**What is expected**. Within the data below, find the string "sind" and return each line where it occurs.
------------------------------
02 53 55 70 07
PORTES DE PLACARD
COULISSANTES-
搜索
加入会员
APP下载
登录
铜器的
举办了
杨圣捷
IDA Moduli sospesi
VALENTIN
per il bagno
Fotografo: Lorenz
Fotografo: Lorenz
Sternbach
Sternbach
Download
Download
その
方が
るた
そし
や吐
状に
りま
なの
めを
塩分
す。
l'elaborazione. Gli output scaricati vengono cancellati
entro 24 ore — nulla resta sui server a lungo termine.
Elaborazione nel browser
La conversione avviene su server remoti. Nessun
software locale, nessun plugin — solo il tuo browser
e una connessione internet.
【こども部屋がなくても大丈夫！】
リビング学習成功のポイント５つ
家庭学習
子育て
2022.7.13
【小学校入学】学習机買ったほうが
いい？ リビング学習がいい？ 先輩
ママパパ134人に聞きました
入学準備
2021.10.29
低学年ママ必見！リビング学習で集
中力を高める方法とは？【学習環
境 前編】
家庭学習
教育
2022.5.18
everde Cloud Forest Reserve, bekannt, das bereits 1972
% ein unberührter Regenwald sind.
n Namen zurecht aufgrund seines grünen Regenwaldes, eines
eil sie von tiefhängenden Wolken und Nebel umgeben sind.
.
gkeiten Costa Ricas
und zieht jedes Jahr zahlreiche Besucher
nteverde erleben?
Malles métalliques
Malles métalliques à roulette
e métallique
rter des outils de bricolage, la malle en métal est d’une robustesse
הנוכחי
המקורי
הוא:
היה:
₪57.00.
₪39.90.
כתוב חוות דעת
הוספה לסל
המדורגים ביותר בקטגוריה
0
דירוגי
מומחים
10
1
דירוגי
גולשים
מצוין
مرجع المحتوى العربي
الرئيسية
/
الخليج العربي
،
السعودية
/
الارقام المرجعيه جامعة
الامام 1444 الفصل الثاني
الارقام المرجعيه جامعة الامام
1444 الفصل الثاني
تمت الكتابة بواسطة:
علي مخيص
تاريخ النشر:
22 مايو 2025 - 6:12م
------------------------------
**Result of this task**.
% ein unberührter Regenwald sind.
eil sie von tiefhängenden Wolken und Nebel umgeben sind.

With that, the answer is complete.